Bipartisan Senate Duo Seeks to Block Trans Military Ban

Susan Collins and Kirsten Gillibrand

U.S. Sens. Kirsten Gillibrand and Susan Collins are trying to block Donald Trump’s ban on military service by transgender people.

Gillibrand, a Democrat from New York, and Collins, a moderate Republican from Maine, introduced an amendment Monday to the National Defense Authorization Act — the military spending bill that must be approved by Congress each year — that would prevent the armed forces from discharging members just because of their gender identity, CNN reports.

The Senate will vote on the spending bill this week, and it’s uncertain if the Gillibrand-Collins amendment will get a hearing, as there are “scores of proposed amendments” to the funding measure, according to CNN.

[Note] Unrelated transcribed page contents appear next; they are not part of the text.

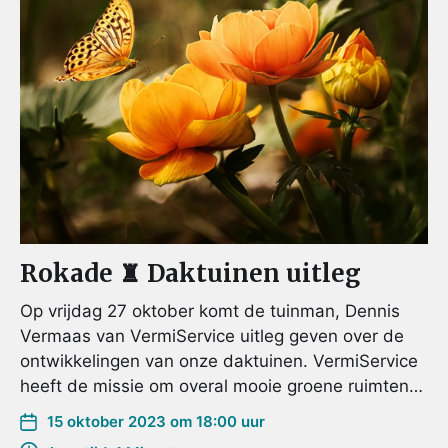
Rokade ♜ Daktuinen uitleg
Op vrijdag 27 oktober komt de tuinman, Dennis
Vermaas van VermiService uitleg geven over de
ontwikkelingen van onze daktuinen. VermiService
heeft de missie om overal mooie groene ruimten…
15 oktober 2023 om 18:00 uur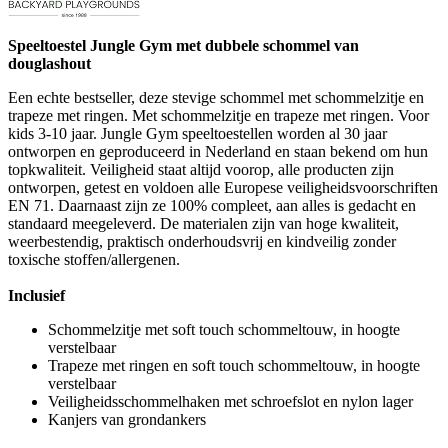
Speeltoestel Jungle Gym met dubbele schommel van
douglashout
Een echte bestseller, deze stevige schommel met schommelzitje en
trapeze met ringen. Met schommelzitje en trapeze met ringen. Voor
kids 3-10 jaar. Jungle Gym speeltoestellen worden al 30 jaar
ontworpen en geproduceerd in Nederland en staan bekend om hun
topkwaliteit. Veiligheid staat altijd voorop, alle producten zijn
ontworpen, getest en voldoen alle Europese veiligheidsvoorschriften
EN 71. Daarnaast zijn ze 100% compleet, aan alles is gedacht en
standaard meegeleverd. De materialen zijn van hoge kwaliteit,
weerbestendig, praktisch onderhoudsvrij en kindveilig zonder
toxische stoffen/allergenen.
Inclusief
Schommelzitje met soft touch schommeltouw, in hoogte
verstelbaar
Trapeze met ringen en soft touch schommeltouw, in hoogte
verstelbaar
Veiligheidsschommelhaken met schroefslot en nylon lager
Kanjers van grondankers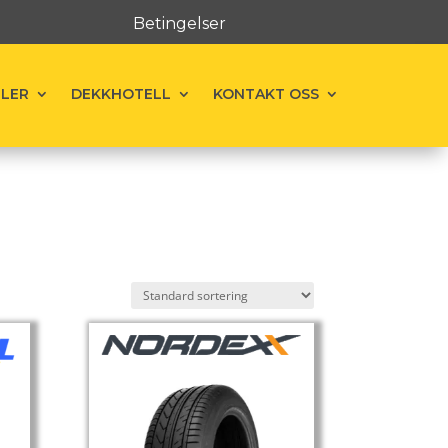
Betingelser
ELER
DEKKHOTELL
KONTAKT OSS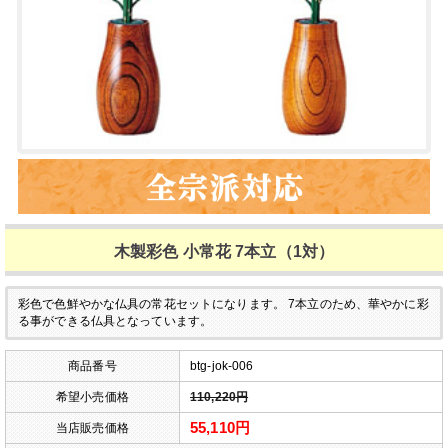
木製彩色 小常花 7本立（1対）
彩色で色鮮やかな仏具の常花セットになります。
7本立のため、華やかに彩
る事ができる仏具となっています。
商品番号
btg-jok-006
希望小売価格
110,220円
55,110円
当店販売価格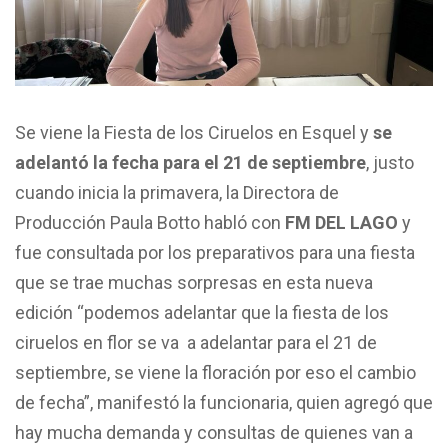
Se viene la Fiesta de los Ciruelos en Esquel y
se
adelantó la fecha para el 21 de septiembre
, justo
cuando inicia la primavera, la Directora de
Producción Paula Botto habló con
FM DEL LAGO
y
fue consultada por los preparativos para una fiesta
que se trae muchas sorpresas en esta nueva
edición “podemos adelantar que la fiesta de los
ciruelos en flor se va a adelantar para el 21 de
septiembre, se viene la floración por eso el cambio
de fecha”, manifestó la funcionaria, quien agregó que
hay mucha demanda y consultas de quienes van a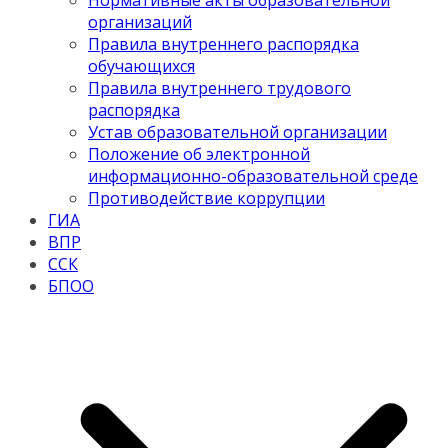
Нормативные акты образовательной
организаций
Правила внутреннего распорядка
обучающихся
Правила внутреннего трудового
распорядка
Устав образовательной организации
Положение об электронной
информационно-образовательной среде
Противодействие коррупции
ГИА
ВПР
ССК
БПОО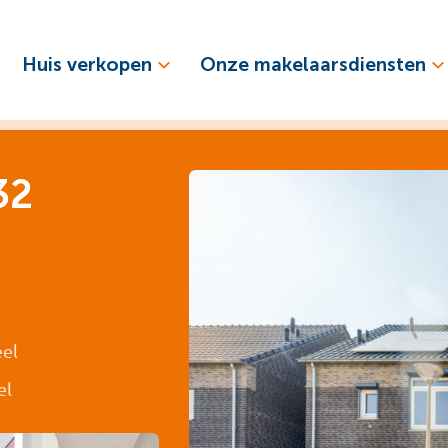
Huis verkopen
Onze makelaarsdiensten
32
eel
el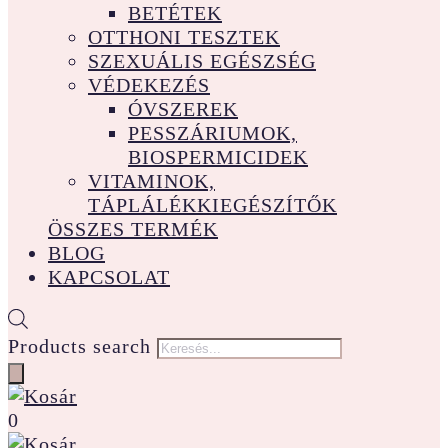
BETÉTEK
OTTHONI TESZTEK
SZEXUÁLIS EGÉSZSÉG
VÉDEKEZÉS
ÓVSZEREK
PESSZÁRIUMOK,
BIOSPERMICIDEK
VITAMINOK,
TÁPLÁLÉKKIEGÉSZÍTŐK
ÖSSZES TERMÉK
BLOG
KAPCSOLAT
Products search
0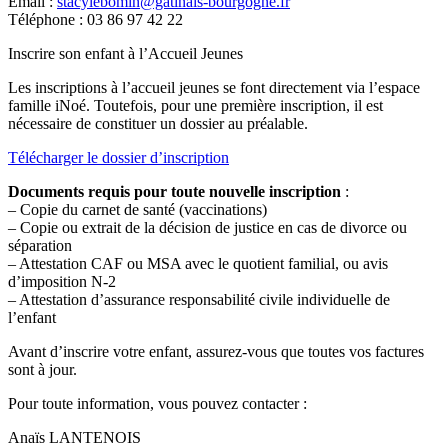
Email :
stacylebomin@gatinais-bourgogne.fr
Téléphone : 03 86 97 42 22
Inscrire son enfant à l’Accueil Jeunes
Les inscriptions à l’accueil jeunes se font directement via l’espace
famille iNoé. Toutefois, pour une première inscription, il est
nécessaire de constituer un dossier au préalable.
Télécharger le dossier d’inscription
Documents requis pour toute nouvelle inscription
:
– Copie du carnet de santé (vaccinations)
– Copie ou extrait de la décision de justice en cas de divorce ou
séparation
– Attestation CAF ou MSA avec le quotient familial, ou avis
d’imposition N-2
– Attestation d’assurance responsabilité civile individuelle de
l’enfant
Avant d’inscrire votre enfant, assurez-vous que toutes vos factures
sont à jour.
Pour toute information, vous pouvez contacter :
Anaïs LANTENOIS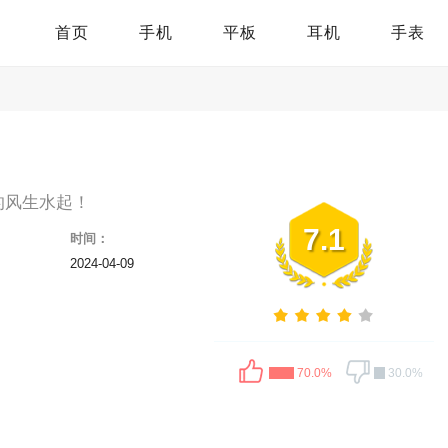
首页
手机
平板
耳机
手表
的风生水起！
7.1
时间：
2024-04-09
70.0%
30.0%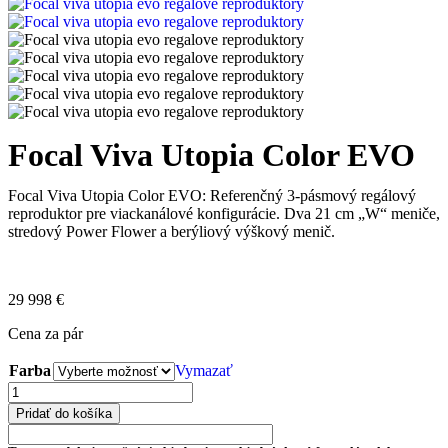
Focal Viva Utopia Color EVO
Focal Viva Utopia Color EVO: Referenčný 3-pásmový regálový
reproduktor pre viackanálové konfigurácie. Dva 21 cm „W“ meniče,
stredový Power Flower a berýliový výškový menič.
29 998
€
Cena za pár
Farba
Vymazať
Pridať do košíka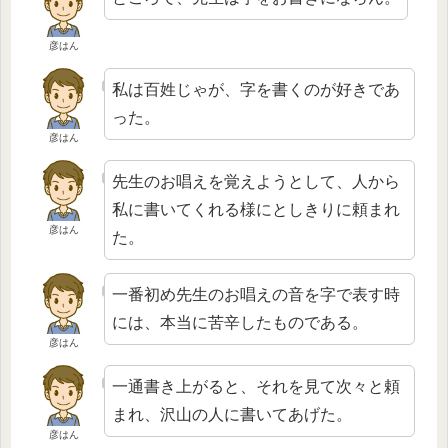
彦はん
私は百姓じゃが、字を書くのが好きであ
った。
彦はん
先生のお唱えを覚えようとして、人から
私に書いてくれる様にとしきりに頼まれ
彦はん
た。
一番初め先生のお唱えの音を字で表す時
には、本当に苦辛したものである。
彦はん
一通書き上がると、それを見て次々と頼
まれ、沢山の人に書いてあげた。
彦はん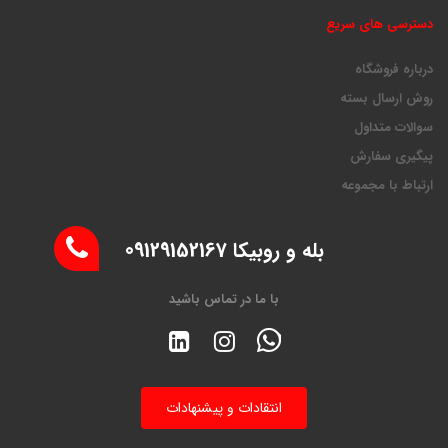
دسترسی های سریع
درباره فروشگاه
روش ارسال بسته
سوالات متداول
پیگیری سفارش
ارتباط با مجموعه
بله و روبیکا 09129152167
با ما در تماس باشید
انتقادات و پیشنهادات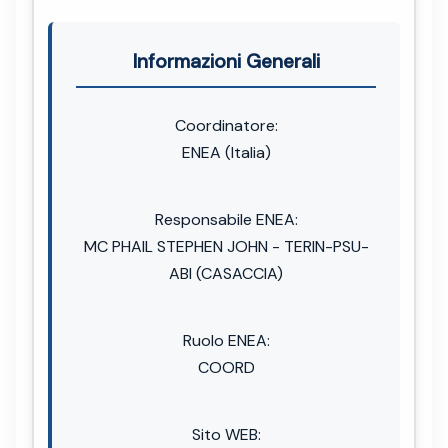
Informazioni Generali
Coordinatore:
ENEA (Italia)
Responsabile ENEA:
MC PHAIL STEPHEN JOHN - TERIN-PSU-
ABI (CASACCIA)
Ruolo ENEA:
COORD
Sito WEB:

The amendment, according to Gillibrand’s website, would “express a sense of Congress that individuals who are qualified and can meet the standards to serve in the military should be eligible to serve; prohibit [the Department of Defense] from involuntarily separating, or denying the reenlistment or continuation in service in the Armed Forces of, currently serving transgender service members solely on the basis of the member’s gender identity; and require [Defense Secretary James Mattis] to complete his review of accession of transgender individuals into the Armed Forces by the end of this year and report the results to Congress.”

Their amendment apparently does not address the issue of funding transition-related medical care for transgender military members. An earlier version would have blocked the Department of Defense from ending payments for those procedures, CNN reports, but this one is written more narrowly in an effort to gain Republican support.

Trump announced reinstatement of the ban via Twitter July 26, reversing a 2016 move by President Obama and his Defense secretary Ash Carter to lift the ban. The Obama administration’s action meant that the thousands of trans Americans already in the military could be open about their identity without fear of discharge, and the armed forces were scheduled to bring in new trans recruits beginning July 1 of this year — but that was delayed by Mattis, and then Trump announced the ban. In late August, Trump signed off on a memo regarding implementation of the ban, and the Defense and Homeland Security departments are studying how best to handle the matter. Trans people continue to serve in the meantime, but the revived ban will no doubt mean discharge at some point. 

Unlike the “don’t ask, don’t tell” measure for lesbian, gay, and bisexual troops, the trans ban was never written into law but was a matter of Defense Department policy, so it did not require congressional action to lift or reinstate. However, congressional action could block the ban. Sen. Tammy Duckworth, an Illinois Democrat and decorated veteran, has urged Congress to do so, and Republicans as well as Democrats have denounced the ban.

Gillibrand and Collins both spoke out forcefully against the ban in an online statement. “Any individual who wants to join our military and meets the standards should be allowed to serve, period. Gender identity should have nothing to do with it,” said Gillibrand, who is ranking member of the Senate Armed Services Subcommittee on Personnel. “I am proud to work with Senator Collins to introduce our bipartisan amendment to protect transgender members of our Armed Forces, and I will always fight for our brave transgender troops who put their lives on the line to protect our country.”

“Our armed forces should welcome the service of any qualified individual who is willing and capable of serving our country,” added Collins. “If individuals are willing to put on the uniform of our country, be deployed in war zones, and risk their lives for our freedoms, then we should be expressing our gratitude to them, not trying to exclude them from military service.”